Мы поставили на лошадь по кличке Оторва, и она пришла четвертой из пяти. Позже, прислонившись к забору, мы провожали взглядами лошадей, отбивавших дробь копытами, и попутно любовались горными вершинами и Миланом вдали за деревьями и полями.
– Я словно очистилась, – сказала Кэтрин.
Лошади после финиша возвращались назад через ворота, взмокшие и потные, а жокеи их успокаивали, готовые соскочить на землю под деревьями.

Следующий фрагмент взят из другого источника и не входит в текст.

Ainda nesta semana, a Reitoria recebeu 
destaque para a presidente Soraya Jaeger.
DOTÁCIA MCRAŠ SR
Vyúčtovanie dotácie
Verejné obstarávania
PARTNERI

– Выпить не хочешь? Можем пропустить прямо здесь, чтобы видеть заезды.
– Я принесу.
– Для этого есть мальчик. – Кэтрин подняла руку, и из бара «Пагода», что рядом с конюшней, сразу вышел мальчик. Мы уселись за круглый железный столик. – Правда ведь вдвоем лучше?
– Да, – согласился я.
– В этой компании я чувствовала себя совсем одинокой.

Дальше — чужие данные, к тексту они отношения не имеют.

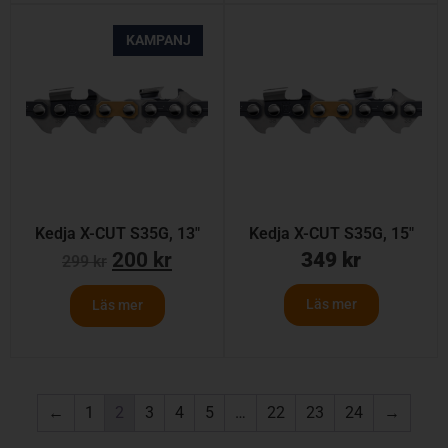
KAMPANJ
Kedja X-CUT S35G, 13″
Kedja X-CUT S35G, 15″
200
kr
349
kr
299
kr
Läs mer
Läs mer
←
1
2
3
4
5
…
22
23
24
→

– Здесь классно, – сказал я.
– Да, симпатичный ипподром.
– Чудесный.
– Мне не хотелось бы испортить тебе удовольствие, милый. Поедем домой, когда ты скажешь.

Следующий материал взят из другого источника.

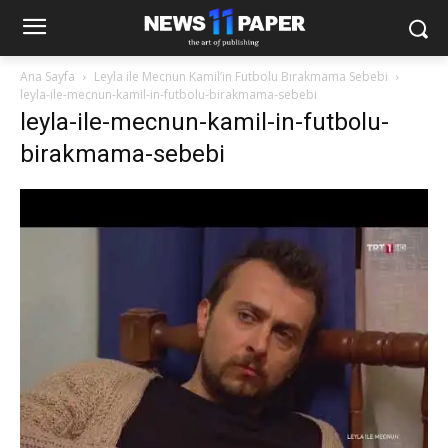
Ana Sayfa
Leyla ile Mecnun Kamil’in Futbolu Bırakmama Sebebi
leyla-ile-mecnun-kamil-in-futbolu-birakmama-sebebi
leyla-ile-mecnun-kamil-in-futbolu-
birakmama-sebebi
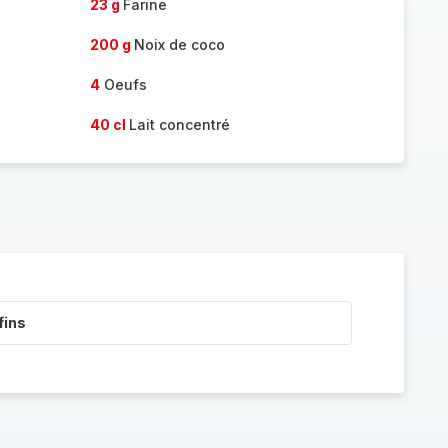
23 g
Farine
200 g
Noix de coco
4
Oeufs
40 cl
Lait concentré
fins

– Давай еще посидим и выпьем. А потом, во время стипль-чеза, спустимся вниз и постоим рядом с водной преградой.
– Ты такой замечательный.
Побыв какое-то время вдвоем, мы с радостью присоединились к остальным. Нам было хорошо.
Глава двадцать первая
В сентябре после первых прохладных ночей наступили прохладные дни, листва в парке начала желтеть, и стало ясно, что лето кончилось. Дела на фронте шли хуже некуда, взять Сан-Габриеле так и не удалось. Бои за плато Баинзицца отгремели, и к середине месяца та же судьба постигла горную гряду Сан-Габриеле. Операция провалилась. Этторе вернулся в действующую армию. Лошадей увезли в Рим, так что скачкам пришел конец. Кроуэлл тоже отбыл в Рим, а оттуда в Америку. В Милане прошли две антивоенные демонстрации и особенно мощная в Турине. В клубе британский майор сказал мне, что на плато Баинзицца и в горах Сан-Габриеле итальянцы потеряли сто пятьдесят тысяч убитыми. И еще сорок тысяч в Карсо. Под выпивку у него развязался язык. Он рассказал, что на нашем фронте в этом году все закончено и итальянцам придется умерить свои аппетиты. Что наступление во Фландрии захлебнулось. Если масштабы наших потерь продолжатся, через год союзники спекутся. Мы уже спеклись, сказал он, но пока до людей это не дошло, все, считай, в порядке. Мы спеклись, только не надо это признавать. Войну выиграет та страна, которая последней признается, что она спеклась. Мы еще выпили. Я уже в штате? Нет. А он – да. Все это бред сивой кобылы. Мы сидели одни в клубе, удобно расположившись на большом кожаном диване. Его сапоги из матовой кожи были идеально начищены. Отличные сапоги. Все это бред сивой кобылы, сказал он. Все мыслят исключительно дивизиями и численностью личного состава. Все меряются дивизиями, чтобы положить очередную, едва ее заполучив. Армия спеклась. Немцы одерживают победы. Вот это солдаты. Старый гунн – вот солдат. Но они тоже спеклись. Мы все спеклись. Я его спросил про русских. И эти спеклись, сказал он. Скоро сами увидите. На очереди австрийцы. Если они получат от гуннов несколько дивизий, то справятся. Пойдут ли они этой осенью в наступление? Конечно, пойдут. Итальянцы спеклись. Это всем известно. Старый гунн пожалует сюда через Трентино, перережет железнодорожное сообщение в Виченце, и что тогда будет с итальянцами? Они уже попробовали это в шестнадцатом, сказал я. Но без немцев, уточнил он. С немцами, возразил я. Сейчас все будет по-другому, заявил он. Тогда было слишком просто. Теперь они попробуют что-нибудь затейливое и уж спекутся по полной.